In this paper, we give the Euler-Seidel matrices and the Akiyama-Tanigawa
algorithms for Bernoulli, Euler and Genocchi polynomials. These matrices and
algorithms are polynomial extensions of the corresponding matrices and
algorithms for Bernoulli, Euler and Genocchi numbers.
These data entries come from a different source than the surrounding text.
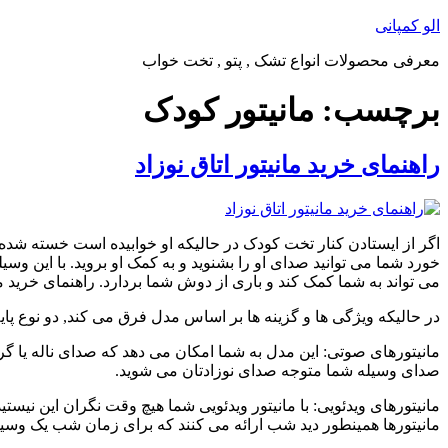
پرش
الو کمپانی
به
معرفی محصولات انواع تشک , پتو , تخت خواب
محتوا
برچسب:
مانیتور کودک
راهنمای خرید مانیتور اتاق نوزاد
اگر از ایستادن کنار تخت کودک در حالیکه او خوابیده است خسته شده ا
خورد شما می توانید صدای او را بشنوید و به کمک او بروید. با این و
می تواند به شما کمک کند و باری از دوش شما بردارد. راهنمای خرید مان
در حالیکه ویژگی ها و گزینه ها بر اساس مدل فرق می کند, دو نوع پایه م
مانیتورهای صوتی: این مدل به شما امکان می دهد که صدای ناله یا گ
صدای وسیله شما متوجه صدای نوزادتان می شوید.
مانیتورهای ویدئویی: با مانیتور ویدئویی شما هیچ وقت نگران این نیس
مانیتورها همینطور دید شب ارائه می کنند که برای زمان شب یک وسیله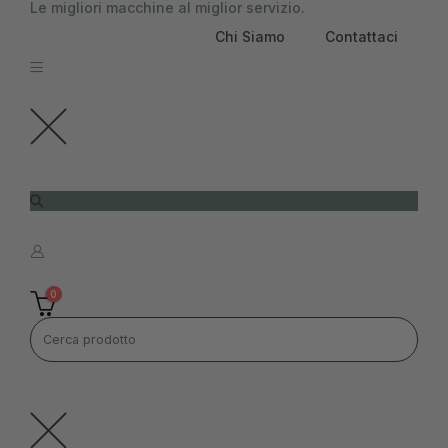
Le migliori macchine al miglior servizio.
contenuto
Chi Siamo
Contattaci
0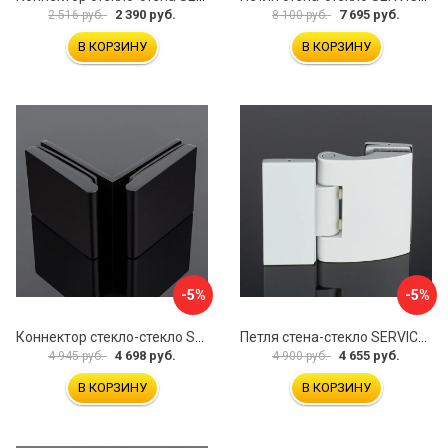
2 390 руб.
7 695 руб.
2 516 руб.
8 100 руб.
В КОРЗИНУ
В КОРЗИНУ
-5%
-5%
Коннектор стекло-стекло SERVICE PLUS K03-201BLK/brass
Петля стена-стекло SERVICE PLUS P03-103WG/brass
4 698 руб.
4 655 руб.
4 945 руб.
4 900 руб.
В КОРЗИНУ
В КОРЗИНУ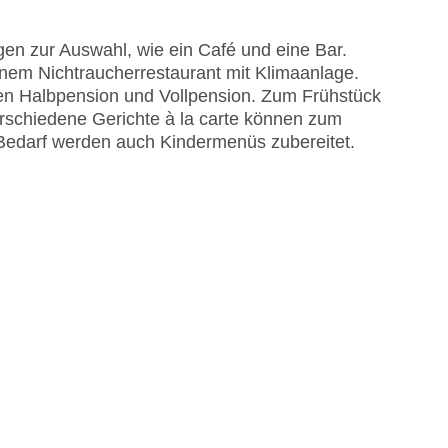
en zur Auswahl, wie ein Café und eine Bar.
astercard, Visa
inem Nichtraucherrestaurant mit Klimaanlage.
gen Halbpension und Vollpension. Zum Frühstück
erschiedene Gerichte à la carte können zum
Bedarf werden auch Kindermenüs zubereitet.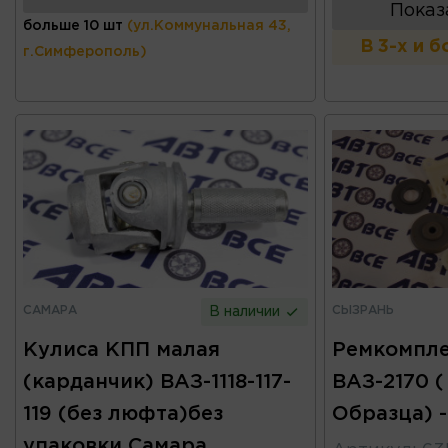
Показ
больше 10 шт
(ул.Коммунальная 43,
В 3-х и 
г.Симферополь)
САМАРА
СЫЗРАНЬ
В наличии
Кулиса КПП малая
Ремкомпле
(карданчик) ВАЗ-1118-117-
ВАЗ-2170 (
119 (без люфта)без
Образца) 
упаковки Самара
In particular, the
Akiyama-Tanigawa algorithms for these polynomials lead new closed formulas
for Bernoulli, Euler and Genocchi polynomials in terms of weighted Stirling
numbers of the second kind.

\section{Euler-Seidel Matrices for Bernoulli, Euler and Genocchi Polynomials}


We start with the polynomial extension of
Definition \ref{def1}.

\begin{definition}
\label{def2}Let $a_{0}\left( x\right) $, $a_{1}\left( x\right) $, $%
a_{2}\left( x\right) $,$\ldots $,$a_{n}\left( x\right) $,$\ldots $ be
initial sequence of polynomials in $x$. The Euler-Seidel matrix
corresponding to the sequence $\left\{ a_{n}\left( x\right) \right\} $ is
determined by the sequence $\left\{ a_{n}^{k}\left( x\right) \right\} $ for $%
n\geqslant 0$ and $k\geqslant 1$, whose elements are recursively given by%
\begin{eqnarray*}
a_{n}^{0}\left( x\right) &=&a_{n}\left( x\right) , \\
a_{n}^{k}\left( x\right) &=&a_{n}^{k-1}\left( x\right) +a_{n+1}^{k-1}\left(
x\right) .
\end{eqnarray*}
\end{definition}

\noindent From the recurrence relation above, we have%
\begin{eqnarray}
a_{n}^{k}\left( x\right)  &=&\sum_{i=0}^{k}\binom{k}{i}a_{n+i}^{0}\left(
x\right) \text{, }n\geqslant 0,  \notag \\
a_{0}^{n}\left( x\right)  &=&\sum_{i=0}^{n}\binom{n}{i}a_{i}^{0}\left(
x\right) \text{, }n\geqslant 0,  \label{EK5} \\
a_{n}^{0}\left( x\right)  &=&\sum_{i=0}^{n}\binom{n}{i}\left( -1\right)
^{n-i}a_{0}^{i}\left( x\right) \text{, }n\geqslant 0.  \notag
\end{eqnarray}%
\noindent Let $A\left( x,t\right) $ and $\overline{A}\left( x,t\right) $ be
the exponential generating functions of $a_{n}^{0}\left( x\right) $ and $%
a_{0}^{n}\left( x\right) $, respectively. Then, we have%
\begin{equation*}
\overline{A}\left( x,t\right) =e^{t}A\left( x,t\right) .
\end{equation*}%
\noindent Note that for $x=0$, the above equalities reduce to Dumont's.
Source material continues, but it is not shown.